The point now advanced was not raised by counsel either at the trial or on appeal. Obviously, a ruling relating to procedural matters in the course of a trial may be reviewed only on appeal and is not subject to collateral attack.
As a matter of fact on the merits the point now interposed as an obvious afterthought is worthy of but scant consideration. It frequently happens in cases in which there are multiple defendants that one or more of them may enter a plea of guilty in the course of the trial, and the trial goes on as to the remaining defendants. It would be unthinkable to stop the trial under such circumstances, and start it over again with another jury as to the remaining defendants. Even a request for such a course is unknown.
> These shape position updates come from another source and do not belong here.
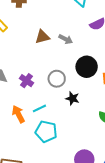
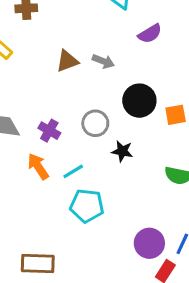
orange arrow: (18, 114) -> (38, 166), moved

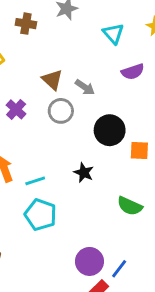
brown triangle: (67, 61) -> (52, 80), turned 50
gray circle: (95, 123) -> (61, 111), moved
purple cross: (49, 131) -> (16, 109), moved

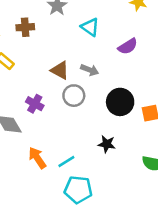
cyan triangle: (113, 34) -> (90, 27), moved

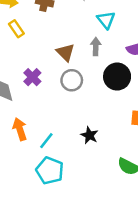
gray arrow: (90, 70) -> (96, 47), moved, turned -126
black circle: (120, 102) -> (117, 77), moved
cyan line: (66, 161) -> (46, 141), turned -36

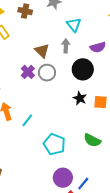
purple cross: (32, 77) -> (28, 72), moved
black star: (89, 135) -> (80, 98), moved
cyan pentagon: (50, 171) -> (54, 144), moved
The second ground of the motion is an assertion on the part of counsel that in Manual Enterprises v. Day, 370 U.S. 478, 82 S. Ct. 1432, 8 L. Ed. 2d 639, decided on June 25, 1962, subsequently to the trial and final disposition of the appeal in the case at bar, the Supreme Court modified its previous definition of 'obscenity', which had been formulated in Roth v. United States, 354 U.S. 476, 77 S. Ct. 1304, 1 L. Ed. 2d 1498, decided on June 24, 1957. In the instant case the jury was instructed at the trial in accordance with the formula of the Roth case, and the Court of Appeals also proceeded on the same basis. The judgment of conviction is res judicata. A subsequent change in the law, even if it occurred, does not warrant a reopening of the judgment. Warring v. Colpoys, 74 App.D.C. 303, 122 F.2d 642 (Vinson, J.); United States v. Gandia (C.A.2d) 255 F.2d 454.
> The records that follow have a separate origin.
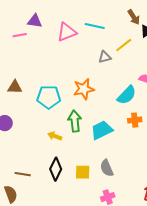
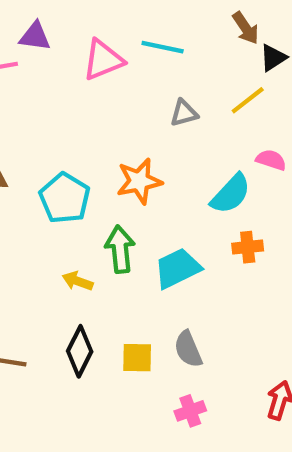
yellow line: (124, 45) -> (248, 100), moved
cyan pentagon: (49, 97) -> (65, 198), turned 30

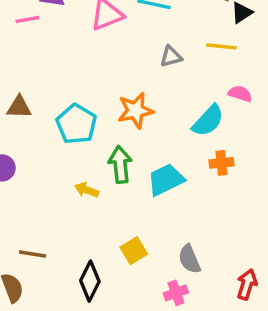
yellow line: (248, 100) -> (222, 46), turned 44
gray semicircle: (188, 349) -> (189, 259), moved
black diamond: (80, 351) -> (90, 281), moved
yellow square: (137, 358) -> (134, 251), turned -32

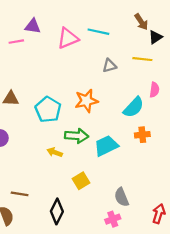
pink semicircle: (240, 94) -> (154, 90), turned 80
green arrow: (120, 165) -> (77, 136), turned 100
yellow square: (134, 251) -> (81, 181), moved

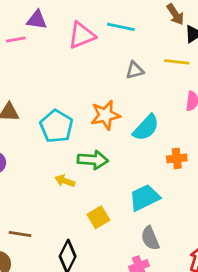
cyan semicircle: (134, 107) -> (146, 128), moved
cyan trapezoid: (106, 146) -> (145, 198), moved

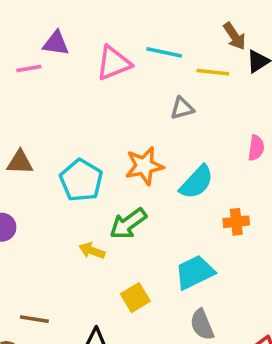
yellow line: (177, 62) -> (213, 72), moved
green arrow: (93, 160) -> (128, 224), turned 140

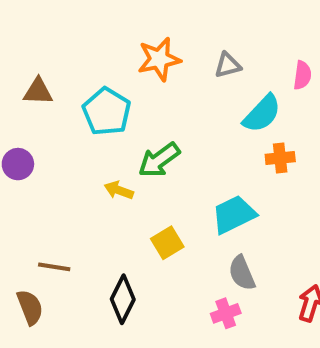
gray triangle: (182, 108) -> (228, 65), moved
orange star: (144, 166) -> (159, 59), moved
cyan semicircle: (197, 182) -> (262, 114), moved

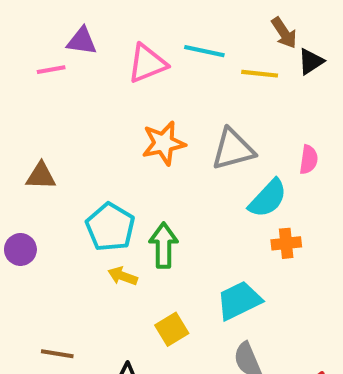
gray triangle: (228, 65) -> (233, 149), size x1.6
cyan pentagon: (107, 112) -> (110, 227), moved
green arrow: (159, 160) -> (164, 245), turned 126

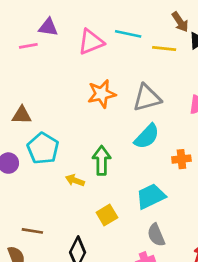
cyan semicircle: (268, 198) -> (147, 136), moved
cyan pentagon: (110, 227) -> (43, 148), moved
It is not necessary, however, to rely on this basic principle, because a consideration and analysis of the opinions of the Supreme Court conclusively demonstrate that counsel is in error in contending that the Supreme Court has changed the definition of 'obscenity'. In the Roth case, the Supreme Court adopted as a test of obscenity whether to the average person, applying contemporary community standards, the dominant theme of the material taken as a whole appeals to the prurient interest (p. 489, 77 S. Ct. p. 1311).
In Manual Enterprises v. Day, the decision of the Court was by a vote of 6 to 1.
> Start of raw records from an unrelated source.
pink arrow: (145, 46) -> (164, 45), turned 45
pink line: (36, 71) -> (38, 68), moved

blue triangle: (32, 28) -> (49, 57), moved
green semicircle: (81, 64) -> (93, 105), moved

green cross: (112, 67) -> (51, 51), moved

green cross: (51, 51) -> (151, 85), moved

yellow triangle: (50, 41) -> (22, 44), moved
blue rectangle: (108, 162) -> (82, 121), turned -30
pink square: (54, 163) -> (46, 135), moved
There was no majority opinion. One opinion was written by Mr. Justice Harlan, with whom only Mr. Justice Stewart joined. It contains statements to the effect that in addition to appealing to the prurient interest, any material to be deemed obscene, must also be patently offensive on its face. None of the other members of the Court besides Mr. Justice Stewart, concurred in this opinion. Mr. Justice Black concurred in the result without, however, writing an opinion. Mr. Justice Brennan wrote a concurring opinion, the Chief Justice and Mr. Justice Douglas joining with him. Mr. Justice Brennan stated that he agreed that 'the judgment below must be reversed, though for a reason different from my Brother Harlan.' Consequently, if Mr. Justice Harlan's opinion is to be construed as suggesting a modification of the standard of obscenity previously enunciated in the Roth case, it is purely a minority view of two members of the Court. The conclusion is inescapable, therefore, that there is no basis for counsel's contention that the Supreme Court has modified the test of obscenity.
The motion is denied on the ground that the motion and the files and records of the case conclusively show that the defendant is entitled to no relief.